Foster’s recent performances unnerving the party faithful

Posted By: March 05, 2018


IT’S little over two years since Arlene Foster succeeded Peter Robinson, but with Stormont unlikely to return anytime soon, Political Correspondent John Manley ponders what the future may hold for the DUP leader


DUP leader Arlene Foster pictured during a visit to Westminster last month. 

Picture by Yui Mok/PA Wire
John Manley. Irish News. Belfast. Monday, March 5, 2018

NEARLY three weeks have passed since Arlene Foster collapsed the latest Stormont talks and since then the DUP leader has raised her head above the parapet just once, for a pre-recorded interview with UTV at the beginning of last week. This is not an approach you tend to adopt when in a position of strength.

She appears reluctant to have her role in the failed negotiations publicly dissected, and other senior party figures have been drafted in to defend the DUP position on her behalf – often with embarrassing consequences.

Details that have emerged since the abrupt end to the talks on St. Valentine’s Day support the notion that Mrs. Foster and her negotiating team were out on a limb and were considering, or even preparing to sign up to an Irish language act – a move she categorically ruled out in the past.

It’s argued that the DUP talks team became cocooned from the party’s rank and file as they pushed eagerly for a return to devolution and Mrs. Foster’s reinstatement as Stormont’s First Minister.
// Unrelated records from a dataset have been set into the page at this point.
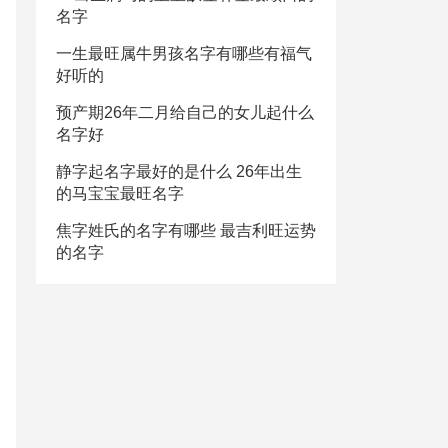
名字
一生最旺属牛男孩名字有哪些有福气
好听的
预产期26年二月给自己的女儿起什么
名字好
静字起名字最好的是什么 26年出生
的马宝宝最旺名字
焦字姓氏的名字有哪些 最吉利旺运势
的名字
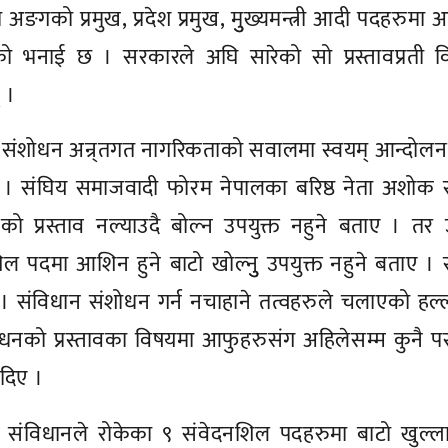
 अङगको प्रमुख, प्रदेश प्रमुख, मुुख्यमन्त्री आदी पदहरुमा
तको भनाई छ । सरकारले अघि सारेको सो प्रस्तावप्रती वि
 ।
संशोधन अन्र्तगत नागरिकताको सवालमा स्वयम् आन्दोलन
ैन । संघिय समाजवादी फोरम नेपालका बरिष्ठ नेता अशोक 
ो प्रस्ताव नल्याउदै बोल्न उपयुक्त नहुने बताए । तर
पदमा आशिन हुने बाटो खोल्नुु उपयुक्त नहुने बताए । 
न । संविधान संशोधन गर्न नचाहाने तत्वहरुले चलाएको हल्
धनको प्रस्तावका विषयमा आफुहरुसंग अहिलेसम्म कुनै पर
दिए ।
ंविधानले रोकेका ९ संवेदनशिल पदहरुमा बाटो खुल्ला ग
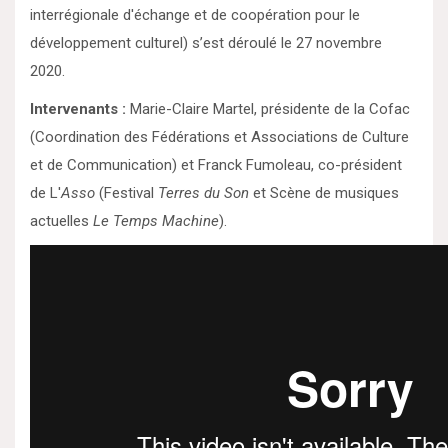
interrégionale d'échange et de coopération pour le
développement culturel) s’est déroulé le 27 novembre
2020.
Intervenants :
Marie-Claire Martel, présidente de la Cofac
(Coordination des Fédérations et Associations de Culture
et de Communication) et Franck Fumoleau, co-président
de L'
Asso
(Festival
Terres du Son
et Scène de musiques
actuelles
Le Temps Machine
).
Even though the consensus suggests, the so-called accommodation was a poor deal for Republicans, the level of resistance from within the DUP and broader unionism to what was in the proposals appear to have surprised Mrs. Foster and her advisors.

Since the talks collapsed, the Fermanagh-South Tyrone MLA has met the DUP’s ruling executive, and she says they have backed her leadership. Arguably that confidence is justified – Mrs. Foster offset a Sinn Féin surge in last year’s assembly elections with her party’s strongest ever Westminster result.
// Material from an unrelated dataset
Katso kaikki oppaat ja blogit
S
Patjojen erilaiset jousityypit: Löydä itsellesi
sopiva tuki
However, with the return of the executive looking unlikely anytime soon, questions are bound to be asked about Mrs. Foster’s relevance in her role as a “leader without an office.”
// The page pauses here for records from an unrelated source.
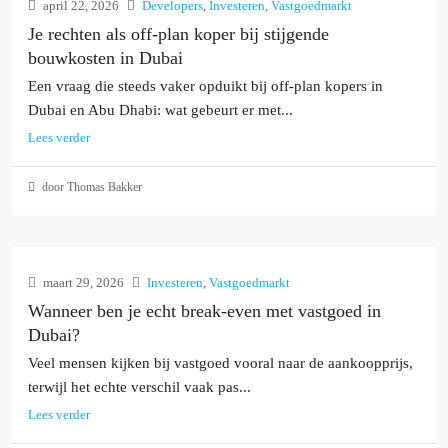
april 22, 2026
Developers
,
Investeren
,
Vastgoedmarkt
Je rechten als off-plan koper bij stijgende
bouwkosten in Dubai
Een vraag die steeds vaker opduikt bij off-plan kopers in
Dubai en Abu Dhabi: wat gebeurt er met...
Lees verder
door Thomas Bakker
maart 29, 2026
Investeren
,
Vastgoedmarkt
Wanneer ben je echt break-even met vastgoed in
Dubai?
Veel mensen kijken bij vastgoed vooral naar de aankoopprijs,
terwijl het echte verschil vaak pas...
Lees verder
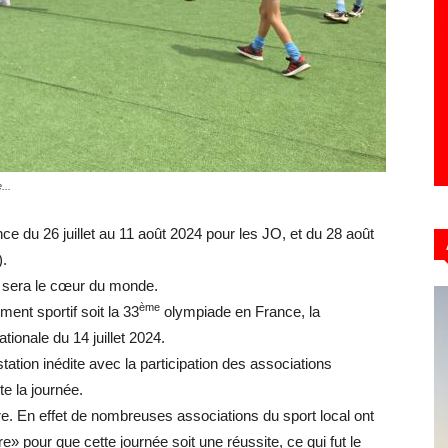
Hebdo39
...
 du 26 juillet au 11 août 2024 pour les JO, et du 28 août
).
4 sera le cœur du monde.
ème
nt sportif soit la 33
olympiade en France, la
ationale du 14 juillet 2024.
ation inédite avec la participation des associations
te la journée.
re. En effet de nombreuses associations du sport local ont
» pour que cette journée soit une réussite, ce qui fut le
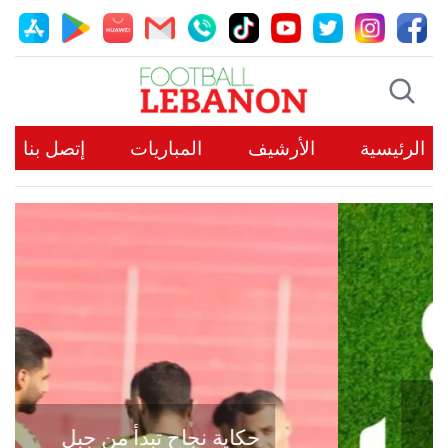
الرئيسية
الأرشيف
المباريات
إتصل بنا
حكاية نجاح تبدأ من جبل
In December, University of Liverpool academic Jon Tonge characterized the former first minister as having “responsibility without power,” given that her party’s focus was shifting from Stormont to Westminster and that she was increasingly being eclipsed by her deputy Nigel Dodds.

That was in the wake of the DUP rejecting a reported deal on the border between the EU and the British government.

The author of DUP: From Protest to Power said: “Mrs. Foster is in the car, but it’s being driven by Nigel Dodds.”

If anything, the situation for the DUP leader has only deteriorated since and the low profile Mrs. Foster has adopted over the past couple of weeks is likely to become the norm – at least until her much-anticipated appearance at the RHI inquiry.

To date, the former minister for enterprise, trade, and investment has yet to be directly criticised in the public inquiry into the botched scheme that she launched and oversaw.

Since oral hearings began in November, it is failings of under-resourced civil servants rather than the minister and her special advisers that have been highlighted.

This could all change, however, when Mrs. Foster and other political figures are called to give evidence some time after Easter.

Renowned for her tetchiness and unaccustomed to being directly challenged, the DUP leader will surely find the inquiry and accompany public glare an uncomfortable experience.

There’s also the possibility that embarrassing evidence may emerge about her oversight of the RHI scheme.

There is nobody waiting eagerly in the wings to succeed Mrs. Foster, and a heave against her may be some time coming, yet for someone who initially appeared to promise so much, her leadership has been dogged by bad press and allegations of poor judgment.

Not only has the party’s unwavering support for Brexit and its reluctance to embrace any form of compromise alienated “small u” unionists, but the DUP leader’s recent performance has also unnerved her previously faithful hardline followers.

Politics is notoriously unforgiving, and while the current rhetoric suggests otherwise, the DUP may be looking for a new leader sooner than they think.